While sitting at my dining room table, looking at the black and whites of the cemetery from last year, I also thought of the old family photos Galina had given to me before she passed away. She’d neatly written on the backs of each photograph, in both Russian and English, identifying the year of the photo, and the names of the old relatives, and in some cases, the places they were taken – Moscow, or Odessa, for instance. There were pictures of grandfathers and great grandfathers with bald heads and impressive beards. Another of a great aunt and uncle standing stiffly in front of a dacha in a birch forest in the early 1900’s, which reminded me of an Ingmar Bergman film. Galina as a girl in the 1950’s, smiling, with a kerchief on her head, vacationing on the Black Sea.
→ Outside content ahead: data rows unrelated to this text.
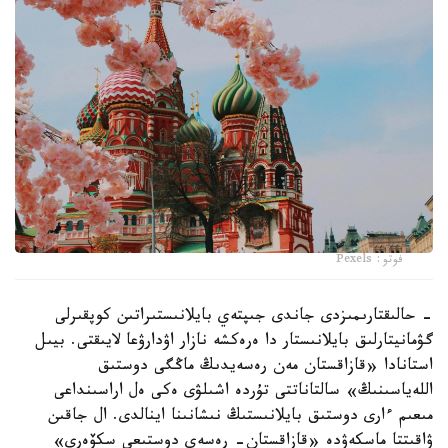
فوتو: Pexels
- حالىقتارىمىزدى جاندى جىپتەي بايلانىستىراتىن كوپقىرلى
گۋمانيتارلىق بايلانىستار دا ەرەكشە نازار اۋدارۋعا لايىقتى. بيىل
استانادا «قازاقستان مەن رەسەيدىڭ ماڭگى دوستىق
اللەياسىنىڭ» سالتاناتتى تۇردە اشىلۋى ەكى ەل اراسىنداعى
مىعىم ءارى دوستىق بايلانىستىڭ نىشانىنا اينالدى. ال جاقىن
ۋاقىتتا ماسكەۋدە «قازاقستان- رەسەي دوستىعى سكۆەرى»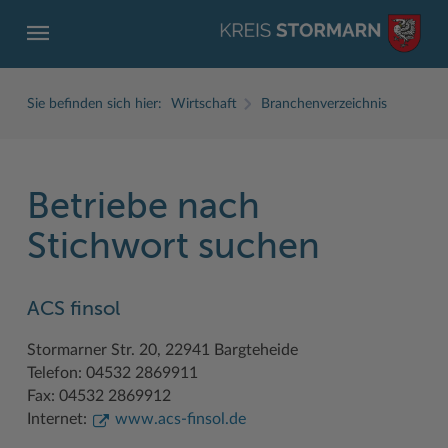
Sie befinden sich hier:
Wirtschaft
Branchenverzeichnis
Betriebe nach
ZURÜCK
ZURÜCK
ZURÜCK
ZURÜCK
ZURÜCK
ZURÜCK
Stichwort suchen
Service
Aktuelles
Der Kreis
Karriere
Wirtschaft
Freizeit und Kultur
ACS finsol
Ämter, Einrichtungen
Amtliche Bekanntmachungen
Fachbereiche
Ausbildung beim Kreis Stormarn
Beruf und Familie im Hansebelt
BahnRadWege
Stormarner Str. 20, 22941 Bargteheide
Bürgerportal Stormarn ↗
Ausschreibungen
Interessantes in und aus Stormarn
Der Kreis als Arbeitgeber
Branchenverzeichnis
Frei- und Hallenbäder
Telefon: 04532 2869911
Führerscheine
Baustellen in Stormarn
Kreis Stormarn Porträt
Ihre Bewerbung
EG-Dienstleistungsrichtlinie (EG-DLRL)
Herrenhäuser
Fax: 04532 2869912
Internet:
www.acs-finsol.de
Formulare & Dokumente
Bildungskommune
Kreiskarte
Initiativbewerbungen Verwaltung
Handwerk für nachhaltiges Wirtschaften
Kultur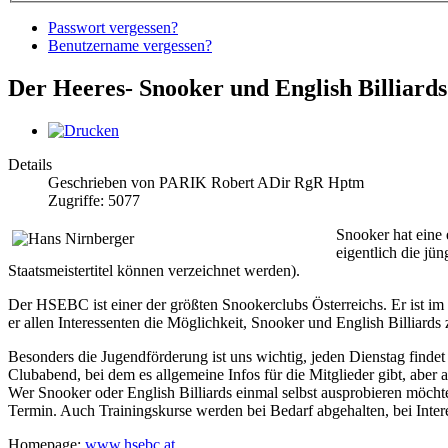
Passwort vergessen?
Benutzername vergessen?
Der Heeres- Snooker und English Billiards 
Details
Geschrieben von PARIK Robert ADir RgR Hptm
Zugriffe: 5077
Snooker hat eine 
eigentlich die jün
Staatsmeistertitel können verzeichnet werden).
Der HSEBC ist einer der größten Snookerclubs Österreichs. Er ist im
er allen Interessenten die Möglichkeit, Snooker und English Billiards
Besonders die Jugendförderung ist uns wichtig, jeden Dienstag findet
Clubabend, bei dem es allgemeine Infos für die Mitglieder gibt, aber
Wer Snooker oder English Billiards einmal selbst ausprobieren möc
Termin. Auch Trainingskurse werden bei Bedarf abgehalten, bei Interes
Homepage:
www.hsebc.at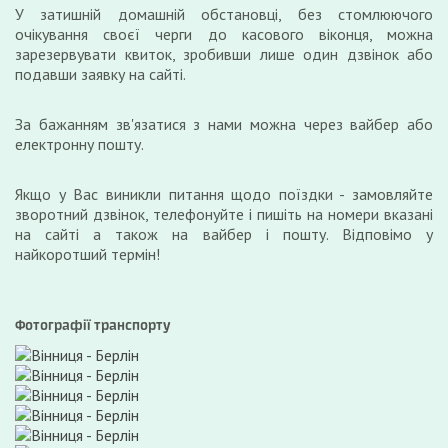
У затишній домашній обстановці, без стомлюючого
очікування своєї черги до касового віконця, можна
зарезервувати квиток, зробивши лише один дзвінок або
подавши заявку на сайті.
За бажанням зв'язатися з нами можна через вайбер або
електронну пошту.
Якщо у Вас виникли питання щодо поїздки - замовляйте
зворотний дзвінок, телефонуйте і пишіть на номери вказані
на сайті а також на вайбер і пошту. Відповімо у
найкоротший термін!
Фотографії транспорту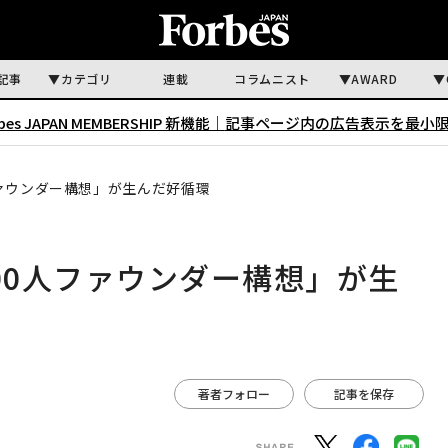
記事
カテゴリ
連載
コラムニスト
AWARD
rbes JAPAN MEMBERSHIP 新機能｜
記事ページ内の広告表示を最小
人ファウンダー構想」が生んだ好循環
100人ファウンダー構想」が生
著者フォロー
記事を保存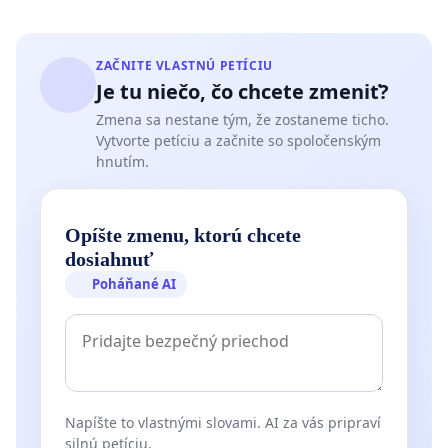
ZAČNITE VLASTNÚ PETÍCIU
Je tu niečo, čo chcete zmeniť?
Zmena sa nestane tým, že zostaneme ticho.
Vytvorte petíciu a začnite so spoločenským
hnutím.
Opíšte zmenu, ktorú chcete
dosiahnuť
Poháňané AI
Napíšte to vlastnými slovami. AI za vás pripraví
silnú petíciu.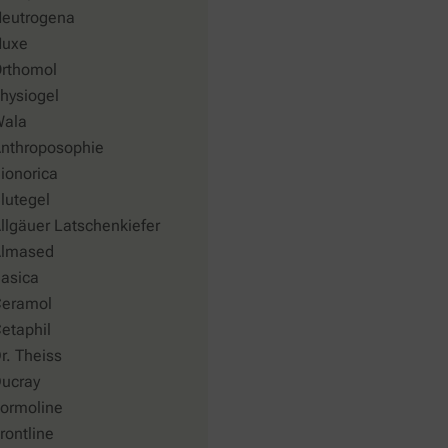
eutrogena
uxe
rthomol
hysiogel
ala
nthroposophie
ionorica
lutegel
llgäuer Latschenkiefer
lmased
asica
eramol
etaphil
r. Theiss
ucray
ormoline
rontline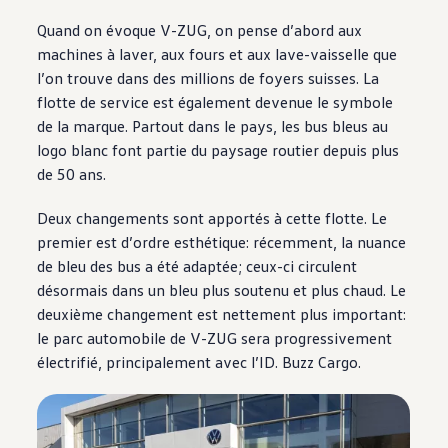
Quand on évoque V-ZUG, on pense d’abord aux
machines à laver, aux fours et aux lave-vaisselle que
l’on trouve dans des millions de foyers suisses. La
flotte de service est également devenue le symbole
de la marque. Partout dans le pays, les bus bleus au
logo blanc font partie du paysage routier depuis plus
de 50 ans.
Deux changements sont apportés à cette flotte. Le
premier est d’ordre esthétique: récemment, la nuance
de bleu des bus a été adaptée; ceux-ci circulent
désormais dans un bleu plus soutenu et plus chaud. Le
deuxième changement est nettement plus important:
le parc automobile de V-ZUG sera progressivement
électrifié, principalement avec l’ID. Buzz Cargo.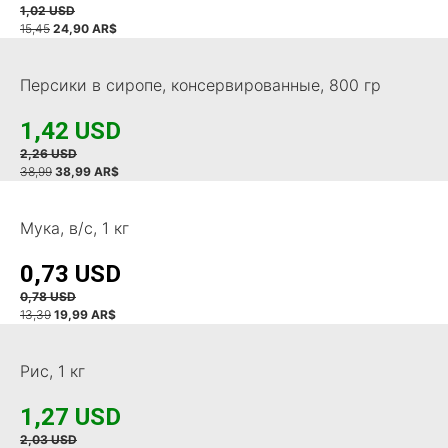
1,02 USD
15,45
24,90 AR$
Персики в сиропе, консервированные, 800 гр
1,42 USD
2,26 USD
38,99
38,99 AR$
Мука, в/с, 1 кг
0,73 USD
0,78 USD
13,39
19,99 AR$
Рис, 1 кг
1,27 USD
2,03 USD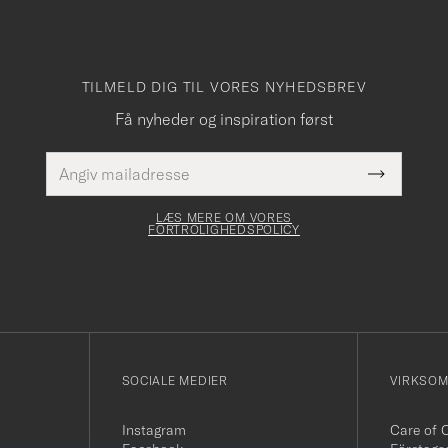
TILMELD DIG TIL VORES NYHEDSBREV
Få nyheder og inspiration først
E-
Dette
mailadresse
Submit
felt skal
Newslette
udfyldes
Form
LÆS MERE OM VORES
FORTROLIGHEDSPOLICY
SOCIALE MEDIER
VIRKSO
Instagram
Care of 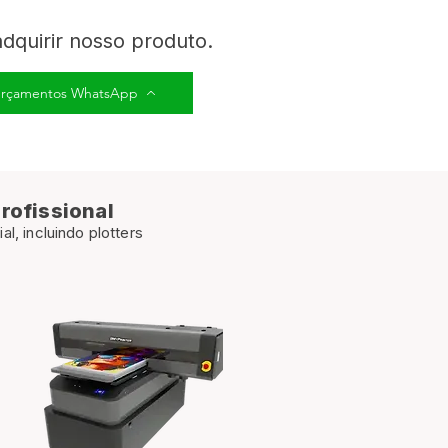
dquirir nosso produto.
 Orçamentos WhatsApp
rofissional
, incluindo plotters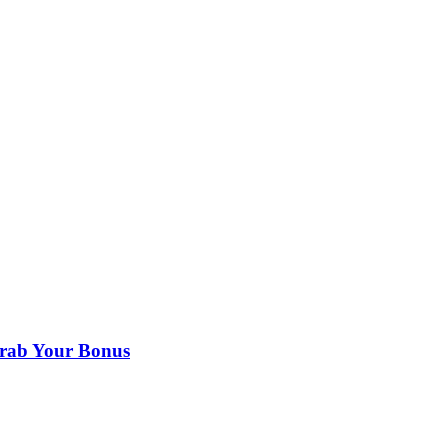
Grab Your Bonus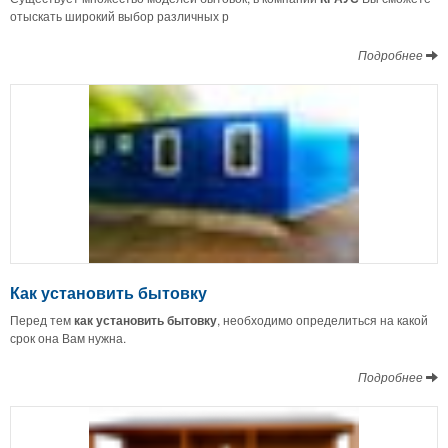
отыскать широкий выбор различных р
Подробнее
Как установить бытовку
Перед тем
как установить бытовку
, необходимо определиться на какой
срок она Вам нужна.
Подробнее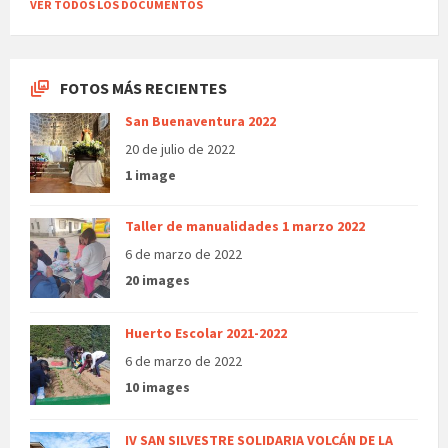
VER TODOS LOS DOCUMENTOS
FOTOS MÁS RECIENTES
San Buenaventura 2022
20 de julio de 2022
1 image
Taller de manualidades 1 marzo 2022
6 de marzo de 2022
20 images
Huerto Escolar 2021-2022
6 de marzo de 2022
10 images
IV SAN SILVESTRE SOLIDARIA VOLCÁN DE LA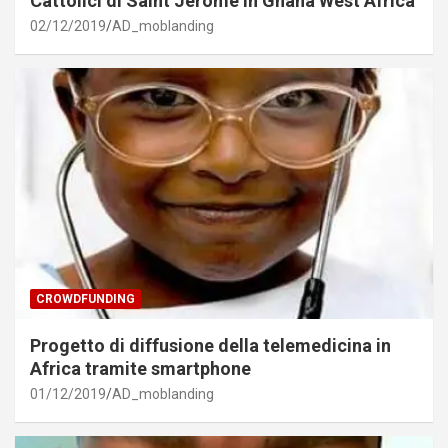
Cattolici di Saint Jerome in Ghana West Africa
02/12/2019
AD_moblanding
CROWDFUNDING
Progetto di diffusione della telemedicina in
Africa tramite smartphone
01/12/2019
AD_moblanding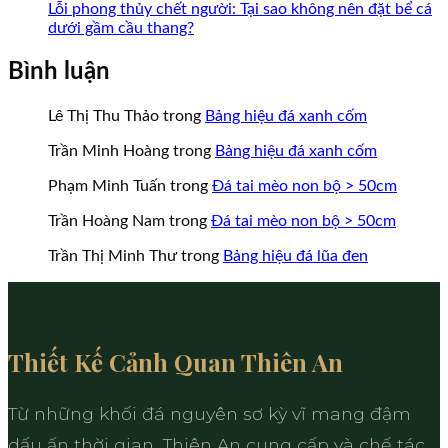
Lỗi phong thủy chết người: Tại sao không nên đặt bể cá
dưới gầm cầu thang?
Bình luận
Lê Thị Thu Thảo
trong
Bảng hiệu đá xanh cốm
Trần Minh Hoàng
trong
Bảng hiệu đá xanh cốm
Phạm Minh Tuấn
trong
Đá tai mèo non bộ > 50cm
Trần Hoàng Nam
trong
Đá tai mèo non bộ > 50cm
Trần Thị Minh Thư
trong
Bảng hiệu đá lũa đen
Thiết Kế Cảnh Quan Thiên An
Từ những khối đá nguyên sơ kỳ vĩ mang đậm
dấu ấn thời gian, Thiên An cung cấp và chế tác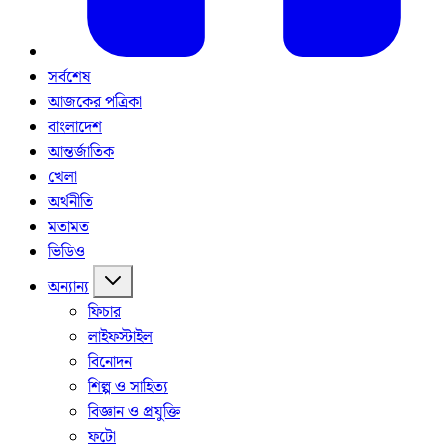
সর্বশেষ
আজকের পত্রিকা
বাংলাদেশ
আন্তর্জাতিক
খেলা
অর্থনীতি
মতামত
ভিডিও
অন্যান্য
ফিচার
লাইফস্টাইল
বিনোদন
শিল্প ও সাহিত্য
বিজ্ঞান ও প্রযুক্তি
ফটো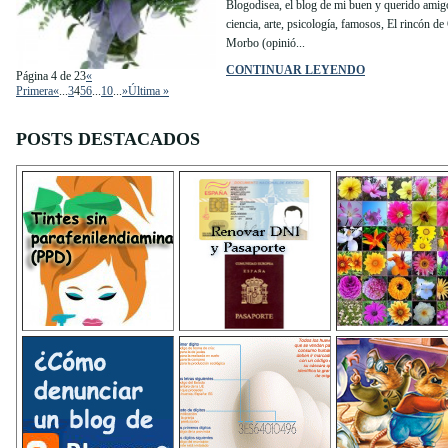
Blogodisea, el blog de mi buen y querido amigo
ciencia, arte, psicología, famosos, El rincón d
Morbo (opinió...
CONTINUAR LEYENDO
Página 4 de 23
«
Primera
«
...
3
4
5
6
...
10
...
»
Última »
POSTS DESTACADOS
And there were several cemetery shots. People standing in front of tall, imposing headstones and gated family plots, in all kinds of weather, staring solemnly, almost tragically, into the camera.


2 comments:

Anonymous said...

I love this piece. Honest and precise and brave.

Detail Muse said...

Beautiful, I'm so glad to have read this. It inspires me toward photography. And toward writing! ... that's documentary too.